Friday, December 22, 2017

- vapor


After your kid has been competing for a while you get a pretty good sense of the variety of ice rinks. Aside from the big mix in amenities and heating for the parents in the stands, you soon recognize that all rinks share a sublime difference that has more of an impact on how your kid skates. At first you may think it has to do with the Zamboni or the rink's temperature. Somehow they must be affecting the ice's surface. But after years of sitting in a wide variety of rinks I suspect the difference is something deeper, more sublime, and environmentally holistic.

Consider this: over the lifetime of an ice surface, in between complete melts, a couple years of running the Zamboni a couple dozen times over the ice daily, probably deposits a good 20 feet of additional vertical surface above the freezer pipes. Yeah it also scrapes off a bit of the snow on top. Still, how come the ice doesn't rise right up out of the building? The answer my friend, is that ice evaporates.

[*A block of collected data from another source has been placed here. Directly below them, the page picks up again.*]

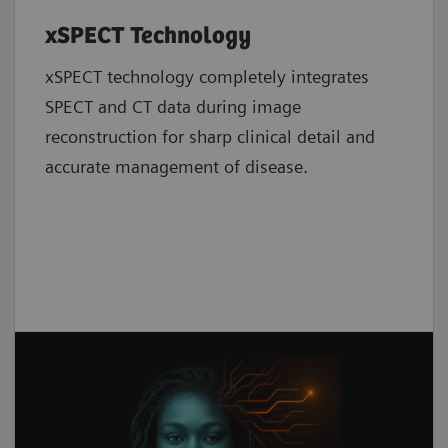
xSPECT Technology
xSPECT technology completely integrates
SPECT and CT data during image
reconstruction for sharp clinical detail and
accurate management of disease.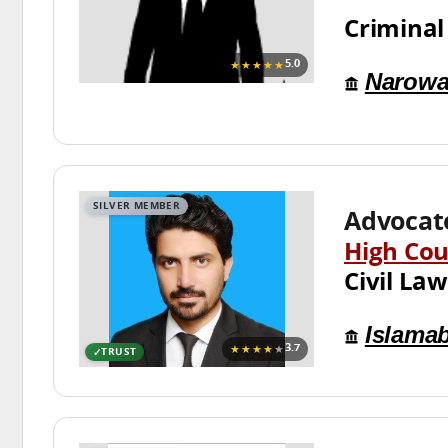
Criminal
★★★★★
5.0
Narowa
SILVER MEMBER
Advocat
High Cou
Civil Law
Islama
★★★★
★
3.7
TRUST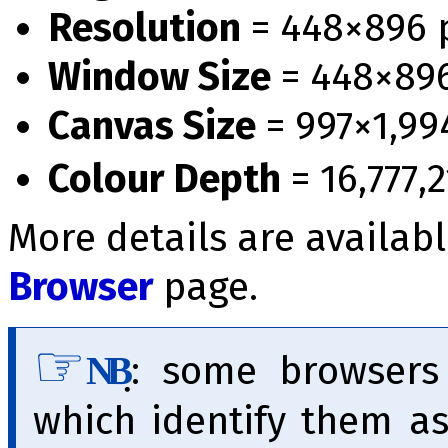
Resolution
= 448×896 
Window Size
= 448×89
Canvas Size
= 997×1,99
Colour Depth
= 16,777,2
More details are availab
Browser
page.
̣:
some browser
NB
which identify them a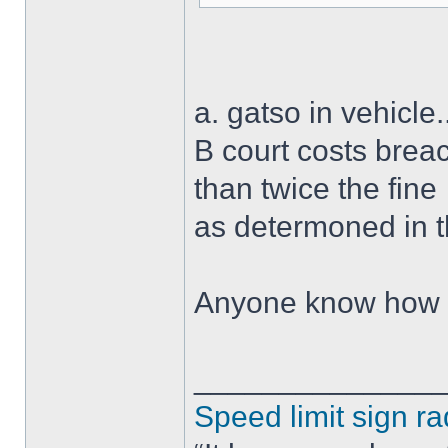
a. gatso in vehicle.
B court costs brea
than twice the fine
as determoned in 
Anyone know how I 
______________
Speed limit sign ra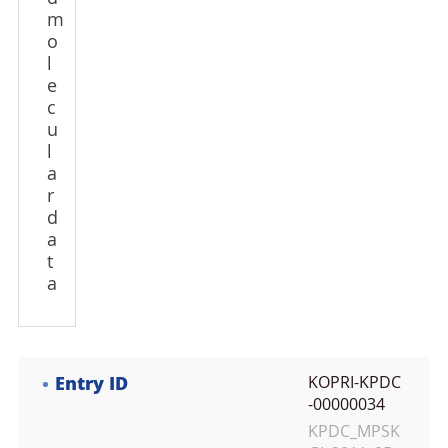
m
o
l
e
c
u
l
a
r
d
a
t
a
Entry ID
KOPRI-KPDC
-00000034
KPDC_MPSK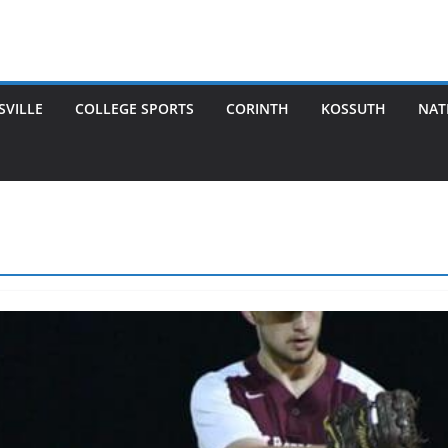
SVILLE
COLLEGE SPORTS
CORINTH
KOSSUTH
NAT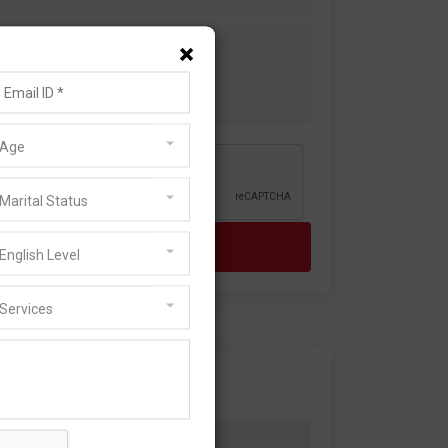
×
Age
Marital Status
English Level
Services
Visa Services
Family Visa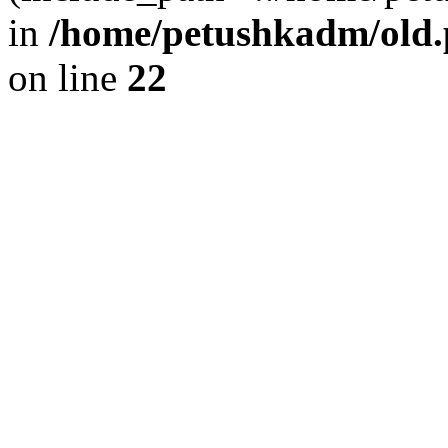
in
/home/petushkadm/old.p
on line
22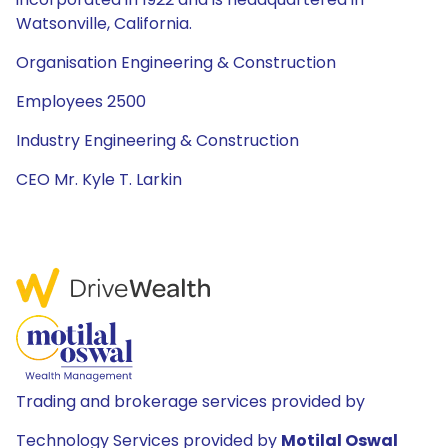
Watsonville, California.
Organisation Engineering & Construction
Employees 2500
Industry Engineering & Construction
CEO Mr. Kyle T. Larkin
Trading and brokerage services provided by
Technology Services provided by
Motilal Oswal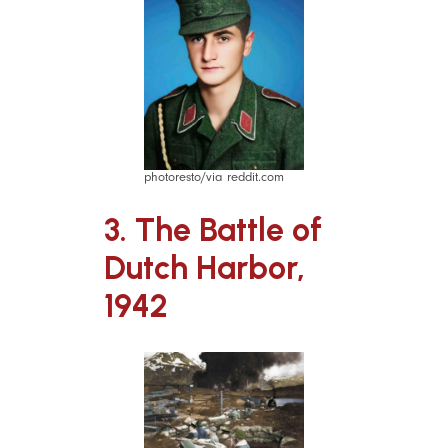
photoresto/via reddit.com
3. The Battle of
Dutch Harbor,
1942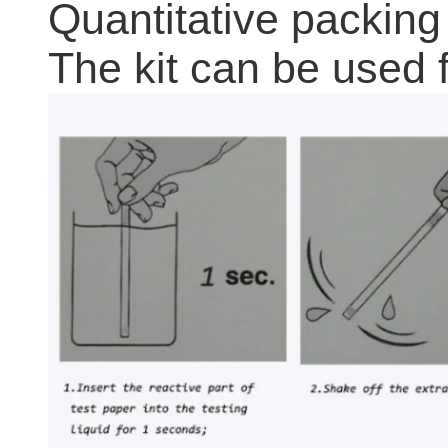
Quantitative packing
The kit can be used f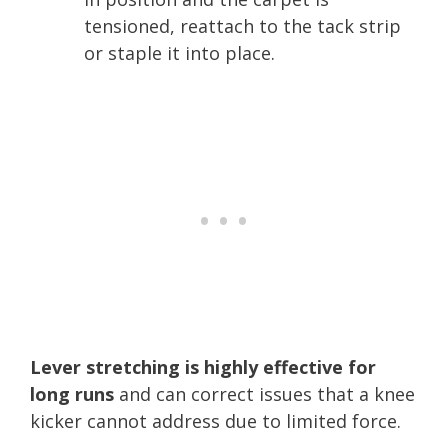
tensioned, reattach to the tack strip
or staple it into place.
Lever stretching is highly effective for
long runs
and can correct issues that a knee
kicker cannot address due to limited force.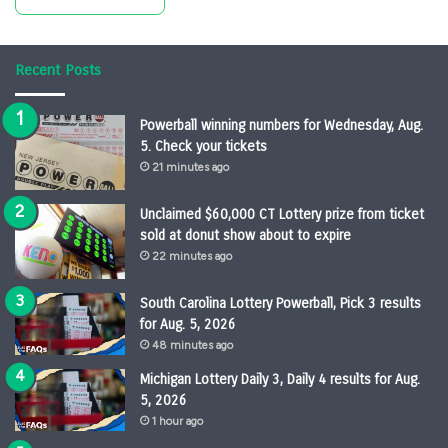
Recent Posts
Powerball winning numbers for Wednesday, Aug.
5. Check your tickets
21 minutes ago
Unclaimed $60,000 CT Lottery prize from ticket
sold at donut show about to expire
22 minutes ago
South Carolina Lottery Powerball, Pick 3 results
for Aug. 5, 2026
48 minutes ago
Michigan Lottery Daily 3, Daily 4 results for Aug.
5, 2026
1 hour ago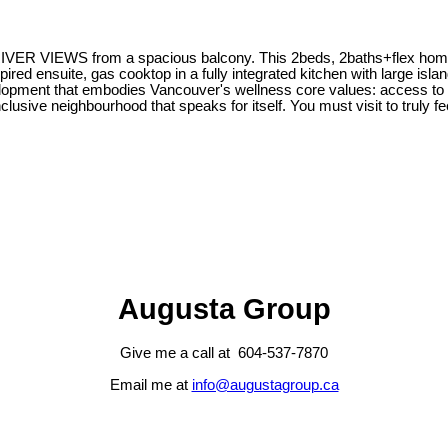
d RIVER VIEWS from a spacious balcony. This 2beds, 2baths+flex home, 
pired ensuite, gas cooktop in a fully integrated kitchen with large islan
pment that embodies Vancouver's wellness core values: access to nature
lusive neighbourhood that speaks for itself. You must visit to truly fee
Augusta Group
Give me a call at 604-537-7870
Email me at
info@augustagroup.ca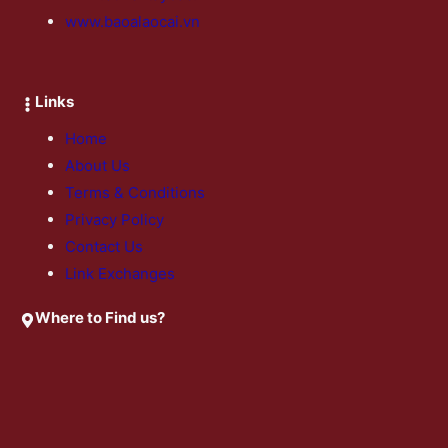
www.baoalaocai.vn
Links
Home
About Us
Terms & Conditions
Privacy Policy
Contact Us
Link Exchanges
Where to Find us?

Natural ice sources, like a lake, have a resupply of water from underneath. The rink however has to always add water on the top. So what influences how the ice evaporates? I am sure there must be some lengthy technical article about this in some trade publication (is there such a thing as Rink Maintenance Monthly?), but my guess is that rinks strike a balance between four variables: temperature, humidity, dehydration rates from the mechanical air conditioning, and the quality of the rink enclosure's "vapor barrier."

Although I can never quite come up with a simple rule that ties them all together, I am quite confident that the vapor barrier is the key determinant to good skating. Compared to a building that has been "repurposed," modern rinks specifically designed for the sport are hence both fifty times more comfortable and have much better ice conditions. It's all about the vapor.

(repost)

ed note: After writing this I did a bit of research and found this PDF, which explains a lot.

Friday, December 8, 2017

- tipped


It doesn't take a lot of sitting on the sidelines to realize a damning fact about ice skaters: even though they spend 98 per cent of the time standing upright, you could pretty much determine everything about how they are going to skate by laying them flat on a sturdy board and placing a pivot wedge underneath it at the geometric center.

If the skater tips down to their feet, oooh you got lucky and managed to clear all future challenges with grace.

God bless and peaceably pray however for those that tip down to their head; they will not have a particularly easy time competing on the ice. I suppose this happens either because the good lord (or genes if you prefer) conferred upon the skater skinny legs, or a lengthy or busty torso.

A top-loaded skater is constantly battling the counter-tilt of gravity, the difficulties of centering spins, the stability of holding a spiral, and especially the battle to prevent a spin from precessing. You start to feel deep sympathy for the top-heavy gals after a while, and there's not a darn thing you can do about it.